Cloud

Lifecycle hooks for production Terraform: prevent_destroy and ignore_changes

Lifecycle hooks are the part of Terraform that looks trivial in the docs and saves you from a six-figure outage in practice. Here's how prevent_destroy and ignore_changes actually get used in production, what to put them on, what not to, and the operations cost of getting it right.

Sid Smith

26 Mar 2024 • 7 min read

Every Terraform-in-production conversation eventually arrives at the same uncomfortable moment. Somebody runs terraform apply against an environment that has been running for two years, and the plan output proposes to destroy and recreate a resource that the entire business is sitting on top of.

The lifecycle block is the language feature that exists to prevent that moment from becoming an outage.

I’ve been writing variations of the same lifecycle { ... } snippet into customer demos for the last several months (same three patterns, slightly different resource types) and at some point you start to notice that the three patterns are doing very different jobs, and that most people use them interchangeably.

This is the piece I want to write about the difference.

The three blocks that actually matter

There are four arguments inside a lifecycle block in current Terraform: create_before_destroy, prevent_destroy, ignore_changes, and replace_triggered_by.

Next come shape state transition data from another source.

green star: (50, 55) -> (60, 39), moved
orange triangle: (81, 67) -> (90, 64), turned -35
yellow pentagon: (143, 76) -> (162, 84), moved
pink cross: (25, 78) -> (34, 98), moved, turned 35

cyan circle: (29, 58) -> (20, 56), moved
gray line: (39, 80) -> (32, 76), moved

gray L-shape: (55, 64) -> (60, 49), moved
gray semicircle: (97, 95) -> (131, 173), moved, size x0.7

The first and the last are useful in specific situations and I’ll get to them. The middle two are the ones you reach for almost every week, and they are also the two that get used wrong most often.

Concrete examples first, from the acme-aws-prod module I run on demos:

On the IAM role that the GitHub Actions runner assumes via OIDC:

resource "aws_iam_role" "ci_deploy" {
  name = "acme-prod-ci-deploy"
  # ... assume_role_policy, etc.

  lifecycle {
    prevent_destroy = true
  }
}

On the security group that protects the application tier:

resource "aws_security_group" "app_tier" {
  name   = "acme-prod-app-tier"
  vpc_id = aws_vpc.main.id
  # ... ingress, egress, etc.

  lifecycle {
    ignore_changes = [revoke_rules_on_delete, timeouts]
  }
}

And on a Lambda function that ships behind an API Gateway:

resource "aws_lambda_function" "api_handler" {
  function_name = "acme-prod-api-handler"
  # ... role, handler, runtime, etc.

  lifecycle {
    ignore_changes = [publish, timeouts]
  }
}

Three different blocks, three different jobs. Worth taking them one at a time.

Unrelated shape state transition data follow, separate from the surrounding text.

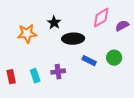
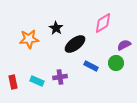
purple semicircle: (122, 26) -> (124, 45), moved
black ellipse: (73, 39) -> (75, 44), turned -35
cyan rectangle: (35, 76) -> (37, 81), turned -48

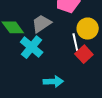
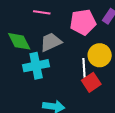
cyan cross: (32, 47) -> (36, 66), turned 30

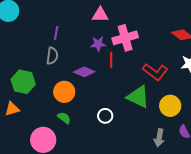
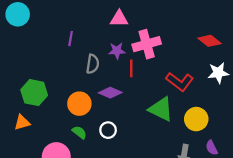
gray semicircle: (52, 56) -> (93, 64), moved
purple diamond: (84, 72) -> (110, 93), moved
white circle: (105, 116) -> (108, 130), moved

prevent_destroy, the seatbelt for the things you can’t replace

prevent_destroy = true does exactly what the name says. If a plan ever proposes to destroy this resource (for any reason, including a downstream change you didn’t expect) Terraform refuses to even produce the plan. It errors out. You cannot apply your way through it. You have to go back to the code, remove the lifecycle block, and try again.

That sounds annoying, and it is, and it is the entire point.

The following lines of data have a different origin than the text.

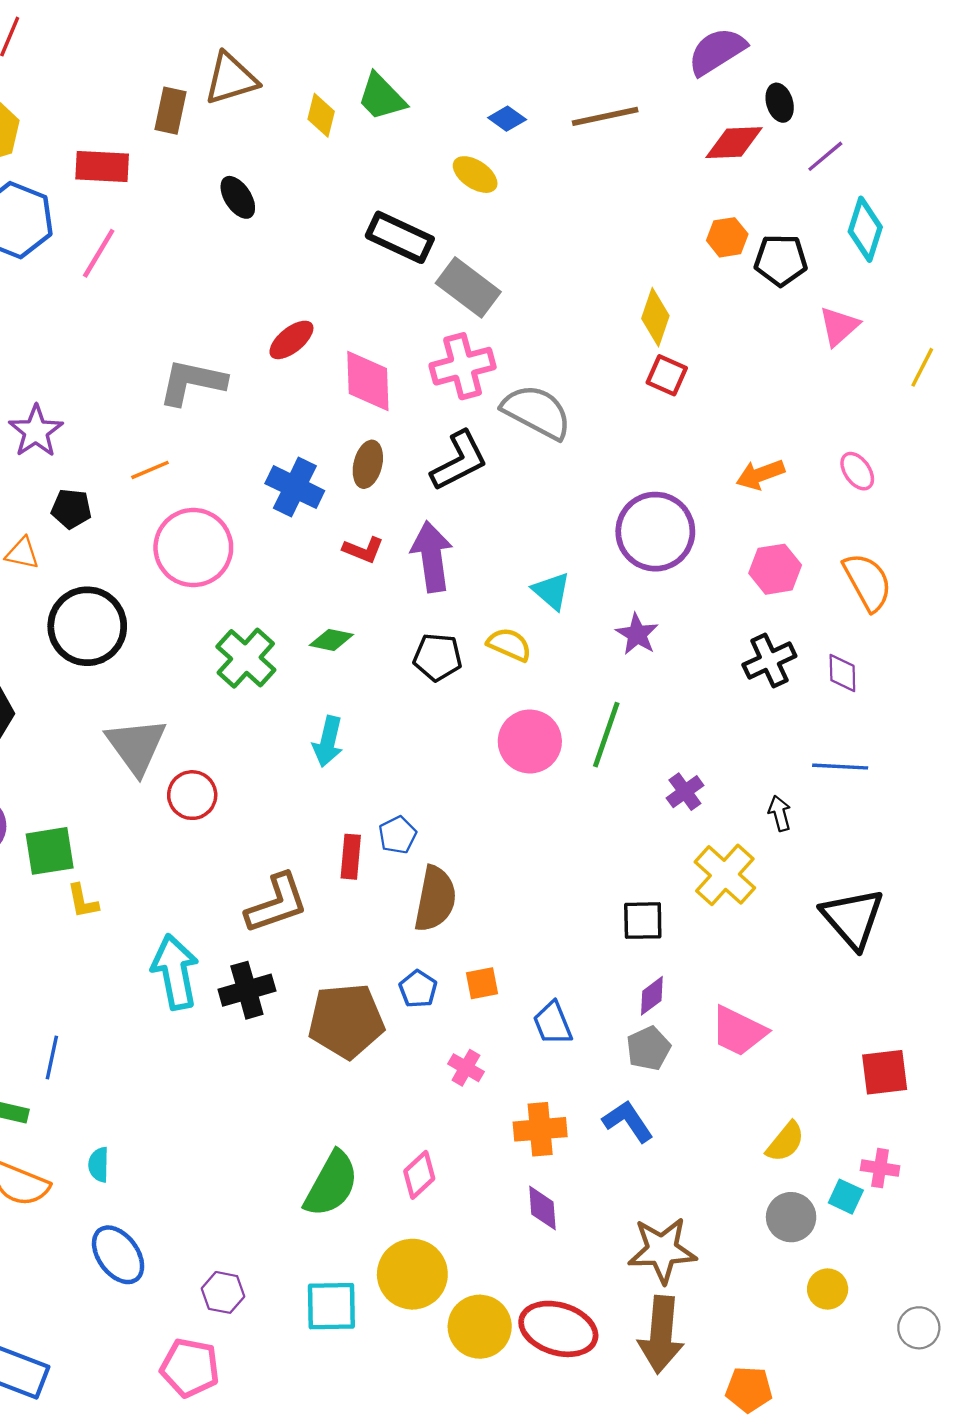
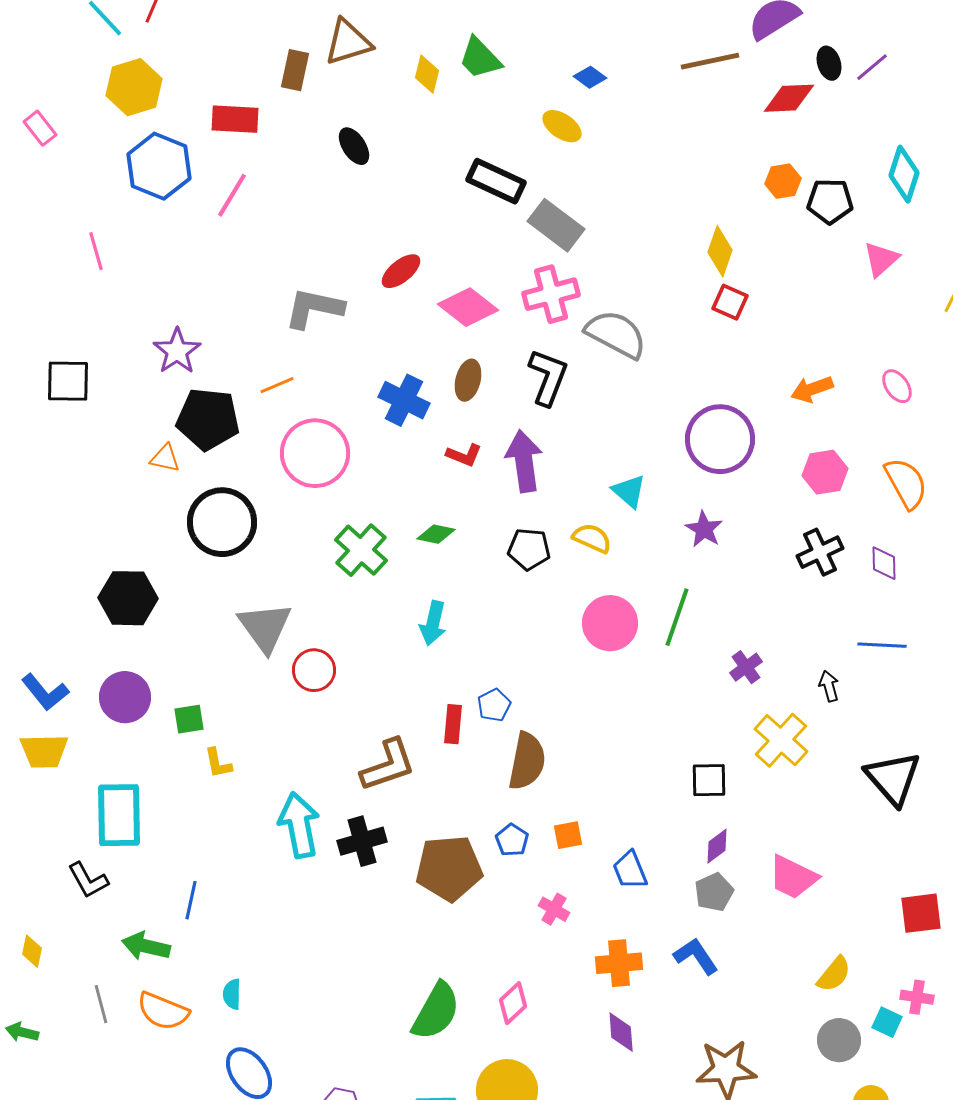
brown line: (605, 116) -> (710, 61), moved
purple line: (825, 156) -> (872, 67), moved
pink diamond: (368, 381) -> (468, 307), turned -50
black L-shape: (459, 461) -> (548, 377), turned -42
black pentagon: (71, 509) -> (208, 419), size x1.8
green square: (50, 851) -> (189, 719), size x0.7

The resources that earn a prevent_destroy in the customer engagements I’ve been on look like a short, boring list:

The production database. Whether it’s RDS, Cloud SQL, or something else, the resource that holds the data your company sells is the standard case. If a Terraform refactor proposes to destroy it because somebody changed a parameter that triggers a recreate, the right behavior is for the plan to fail loudly.
IAM roles that your CI assumes. Specifically the role that the pipeline itself uses to apply Terraform. If your CI’s deploy role gets destroyed, the next pipeline run can’t run, and the recovery path involves going outside Terraform to recreate the role manually, which is exactly the situation you set up Terraform to avoid.
State-bearing resources generally. S3 buckets that hold artifacts. ECR repositories with images. The KMS key that decrypts other secrets. Any resource whose identity is referenced by external systems that you can’t trivially update.
Network primitives that other accounts trust. The VPC peering connection that a partner account expects. The Route53 zone that has NS records propagated across the internet. The transit gateway attachment that a hundred routes depend on.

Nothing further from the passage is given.